AVAILABLE RECORDS

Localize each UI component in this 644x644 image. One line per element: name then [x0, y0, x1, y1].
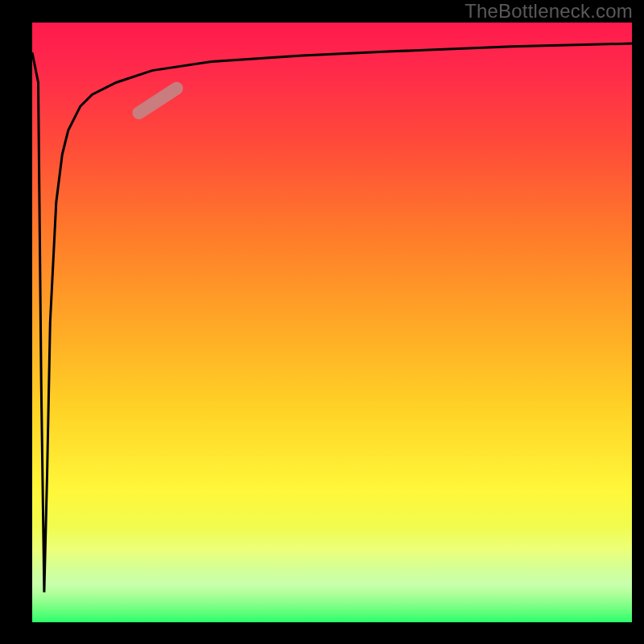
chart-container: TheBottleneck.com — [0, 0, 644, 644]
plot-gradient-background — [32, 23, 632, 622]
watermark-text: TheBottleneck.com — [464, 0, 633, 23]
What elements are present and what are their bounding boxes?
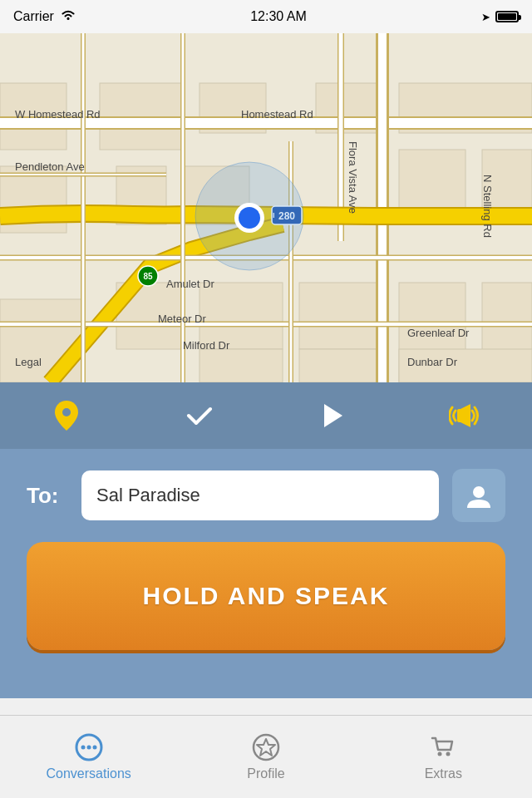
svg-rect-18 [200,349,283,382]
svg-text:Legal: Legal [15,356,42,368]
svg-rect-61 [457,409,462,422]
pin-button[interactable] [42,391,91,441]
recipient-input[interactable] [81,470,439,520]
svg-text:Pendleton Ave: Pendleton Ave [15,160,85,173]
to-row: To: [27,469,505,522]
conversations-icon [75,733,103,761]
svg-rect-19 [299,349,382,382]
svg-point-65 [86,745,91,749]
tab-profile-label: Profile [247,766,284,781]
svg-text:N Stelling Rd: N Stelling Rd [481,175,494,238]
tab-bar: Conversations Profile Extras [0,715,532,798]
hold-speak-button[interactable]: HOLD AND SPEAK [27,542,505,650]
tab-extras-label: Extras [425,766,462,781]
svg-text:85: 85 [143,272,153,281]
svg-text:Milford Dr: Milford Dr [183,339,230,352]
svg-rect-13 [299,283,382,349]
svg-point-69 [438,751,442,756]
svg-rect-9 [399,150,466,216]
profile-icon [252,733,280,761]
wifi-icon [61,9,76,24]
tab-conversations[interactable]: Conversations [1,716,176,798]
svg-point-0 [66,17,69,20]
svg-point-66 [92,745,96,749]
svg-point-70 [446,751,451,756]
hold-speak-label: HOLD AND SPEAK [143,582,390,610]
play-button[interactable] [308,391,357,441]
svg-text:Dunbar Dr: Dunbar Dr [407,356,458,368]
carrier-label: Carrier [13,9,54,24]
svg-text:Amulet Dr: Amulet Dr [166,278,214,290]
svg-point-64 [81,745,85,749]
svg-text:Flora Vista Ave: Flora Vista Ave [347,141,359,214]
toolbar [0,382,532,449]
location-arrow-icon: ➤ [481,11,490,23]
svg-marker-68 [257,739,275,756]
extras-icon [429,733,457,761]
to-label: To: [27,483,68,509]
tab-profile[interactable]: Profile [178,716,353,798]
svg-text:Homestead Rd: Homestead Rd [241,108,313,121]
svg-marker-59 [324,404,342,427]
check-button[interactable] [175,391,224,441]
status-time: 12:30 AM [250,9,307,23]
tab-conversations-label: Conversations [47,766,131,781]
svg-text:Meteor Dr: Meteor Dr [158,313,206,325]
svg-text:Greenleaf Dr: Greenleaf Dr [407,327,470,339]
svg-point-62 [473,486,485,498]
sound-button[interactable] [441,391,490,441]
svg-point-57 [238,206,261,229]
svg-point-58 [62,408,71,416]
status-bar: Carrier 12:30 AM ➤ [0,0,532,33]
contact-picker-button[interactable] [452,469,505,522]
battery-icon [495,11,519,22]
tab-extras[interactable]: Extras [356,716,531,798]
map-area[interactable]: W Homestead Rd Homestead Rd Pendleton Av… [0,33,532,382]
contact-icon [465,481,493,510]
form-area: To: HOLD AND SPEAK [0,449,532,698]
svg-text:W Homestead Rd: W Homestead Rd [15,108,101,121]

ACTION ITEM
Starting from the data above, filter for lines with "Homestead" and copy each one.

COMPLETED TASK
svg-text:Homestead Rd: Homestead Rd [241,108,313,121]
map-area[interactable]: W Homestead Rd Homestead Rd Pendleton Av… [0,33,532,382]
svg-text:W Homestead Rd: W Homestead Rd [15,108,101,121]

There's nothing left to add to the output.